- _Action item_: Out of the entries that follow, copy each line containing "keluar".

- _Supplied material_:

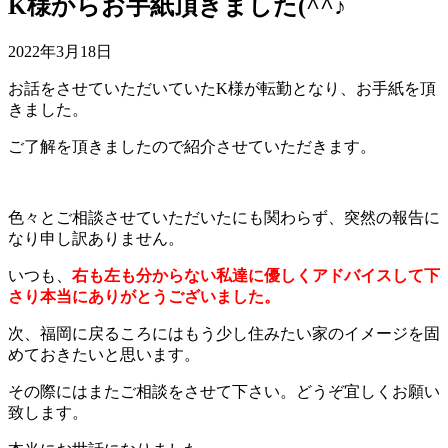
K様からお手紙頂きました(^^♪
2022年3月18日
お話をさせていただいていたK様が転勤となり、お手紙を頂
きました。
ご了解を頂きましたので紹介させていただきます。
色々とご相談させていただいたにも関わらず、突然の報告に
なり申し訳ありません。
いつも、
右も左も分からない私達に優しくアドバイスして下
さり本当にありがとうございました。
次、福岡に戻るころにはもう少し住みたい家のイメージを固
めておきたいと思います。
その際にはまたご相談をさせて下さい。どうぞ宜しくお願い
致します。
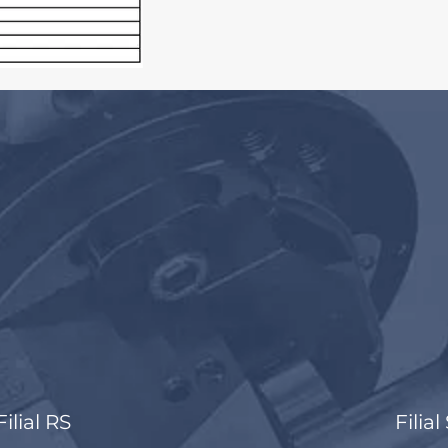
Filial RS
Filial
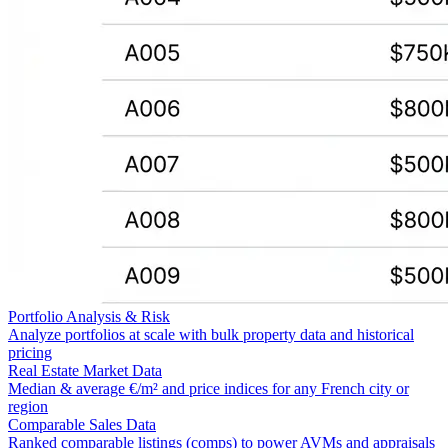
Portfolio Analysis & Risk
Analyze portfolios at scale with bulk property data and historical
pricing
Real Estate Market Data
Median & average €/m² and price indices for any French city or
region
Comparable Sales Data
Ranked comparable listings (comps) to power AVMs and appraisals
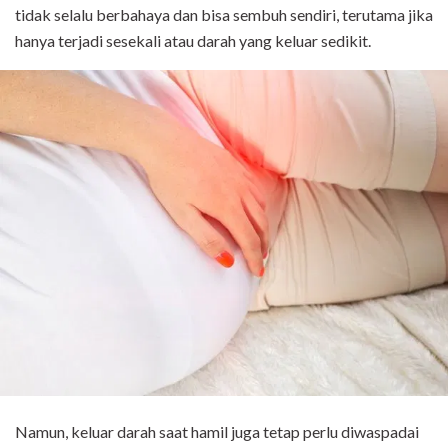
tidak selalu berbahaya dan bisa sembuh sendiri, terutama jika
hanya terjadi sesekali atau darah yang keluar sedikit.
Namun, keluar darah saat hamil juga tetap perlu diwaspadai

- _Result of this task_:
hanya terjadi sesekali atau darah yang keluar sedikit.
Namun, keluar darah saat hamil juga tetap perlu diwaspadai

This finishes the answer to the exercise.